Exercise description:
When you write out the entries, keep every line exactly as it appears.
Segment Open
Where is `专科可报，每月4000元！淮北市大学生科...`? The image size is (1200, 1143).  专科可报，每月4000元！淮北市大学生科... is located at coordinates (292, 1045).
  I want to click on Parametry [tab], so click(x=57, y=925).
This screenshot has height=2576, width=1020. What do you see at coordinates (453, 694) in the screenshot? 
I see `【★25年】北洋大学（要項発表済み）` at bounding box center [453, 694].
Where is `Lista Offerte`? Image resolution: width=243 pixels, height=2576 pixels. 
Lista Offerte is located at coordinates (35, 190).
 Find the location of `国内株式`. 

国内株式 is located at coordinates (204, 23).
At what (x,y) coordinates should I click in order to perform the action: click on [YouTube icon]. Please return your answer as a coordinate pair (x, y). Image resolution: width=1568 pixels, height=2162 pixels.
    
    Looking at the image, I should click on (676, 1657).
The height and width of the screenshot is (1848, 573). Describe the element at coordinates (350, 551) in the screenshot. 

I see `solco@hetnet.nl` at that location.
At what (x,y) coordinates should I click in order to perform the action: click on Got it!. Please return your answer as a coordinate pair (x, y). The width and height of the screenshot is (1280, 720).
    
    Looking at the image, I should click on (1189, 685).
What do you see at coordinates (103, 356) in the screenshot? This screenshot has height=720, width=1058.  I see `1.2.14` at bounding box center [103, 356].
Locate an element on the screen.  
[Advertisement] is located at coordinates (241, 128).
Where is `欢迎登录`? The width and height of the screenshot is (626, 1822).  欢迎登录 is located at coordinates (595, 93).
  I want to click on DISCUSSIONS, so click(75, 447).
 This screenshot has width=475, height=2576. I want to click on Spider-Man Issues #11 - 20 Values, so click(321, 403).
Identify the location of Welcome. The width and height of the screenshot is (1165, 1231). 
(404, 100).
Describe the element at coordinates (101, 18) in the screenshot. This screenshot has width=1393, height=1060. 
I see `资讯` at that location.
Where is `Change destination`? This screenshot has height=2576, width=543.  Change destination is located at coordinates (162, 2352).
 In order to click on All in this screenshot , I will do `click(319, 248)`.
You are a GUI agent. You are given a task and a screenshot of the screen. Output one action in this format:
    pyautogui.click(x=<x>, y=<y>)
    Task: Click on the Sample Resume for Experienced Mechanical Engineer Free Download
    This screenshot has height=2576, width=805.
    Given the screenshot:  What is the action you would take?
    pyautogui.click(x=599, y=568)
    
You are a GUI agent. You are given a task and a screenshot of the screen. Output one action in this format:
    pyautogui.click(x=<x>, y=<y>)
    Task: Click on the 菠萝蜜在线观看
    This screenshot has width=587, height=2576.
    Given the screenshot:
Segment Closed
Written answer:
Where is `专科可报，每月4000元！淮北市大学生科...`? The image size is (1200, 1143).  专科可报，每月4000元！淮北市大学生科... is located at coordinates (292, 1045).
  I want to click on Parametry [tab], so click(x=57, y=925).
This screenshot has height=2576, width=1020. What do you see at coordinates (453, 694) in the screenshot? 
I see `【★25年】北洋大学（要項発表済み）` at bounding box center [453, 694].
Where is `Lista Offerte`? Image resolution: width=243 pixels, height=2576 pixels. 
Lista Offerte is located at coordinates (35, 190).
 Find the location of `国内株式`. 

国内株式 is located at coordinates (204, 23).
At what (x,y) coordinates should I click in order to perform the action: click on [YouTube icon]. Please return your answer as a coordinate pair (x, y). Image resolution: width=1568 pixels, height=2162 pixels.
    
    Looking at the image, I should click on (676, 1657).
The height and width of the screenshot is (1848, 573). Describe the element at coordinates (350, 551) in the screenshot. 

I see `solco@hetnet.nl` at that location.
At what (x,y) coordinates should I click in order to perform the action: click on Got it!. Please return your answer as a coordinate pair (x, y). The width and height of the screenshot is (1280, 720).
    
    Looking at the image, I should click on (1189, 685).
What do you see at coordinates (103, 356) in the screenshot? This screenshot has height=720, width=1058.  I see `1.2.14` at bounding box center [103, 356].
Locate an element on the screen.  
[Advertisement] is located at coordinates (241, 128).
Where is `欢迎登录`? The width and height of the screenshot is (626, 1822).  欢迎登录 is located at coordinates (595, 93).
  I want to click on DISCUSSIONS, so click(75, 447).
 This screenshot has width=475, height=2576. I want to click on Spider-Man Issues #11 - 20 Values, so click(321, 403).
Identify the location of Welcome. The width and height of the screenshot is (1165, 1231). 
(404, 100).
Describe the element at coordinates (101, 18) in the screenshot. This screenshot has width=1393, height=1060. 
I see `资讯` at that location.
Where is `Change destination`? This screenshot has height=2576, width=543.  Change destination is located at coordinates (162, 2352).
 In order to click on All in this screenshot , I will do `click(319, 248)`.
You are a GUI agent. You are given a task and a screenshot of the screen. Output one action in this format:
    pyautogui.click(x=<x>, y=<y>)
    Task: Click on the Sample Resume for Experienced Mechanical Engineer Free Download
    This screenshot has height=2576, width=805.
    Given the screenshot:  What is the action you would take?
    pyautogui.click(x=599, y=568)
    
You are a GUI agent. You are given a task and a screenshot of the screen. Output one action in this format:
    pyautogui.click(x=<x>, y=<y>)
    Task: Click on the 菠萝蜜在线观看
    This screenshot has width=587, height=2576.
    Given the screenshot:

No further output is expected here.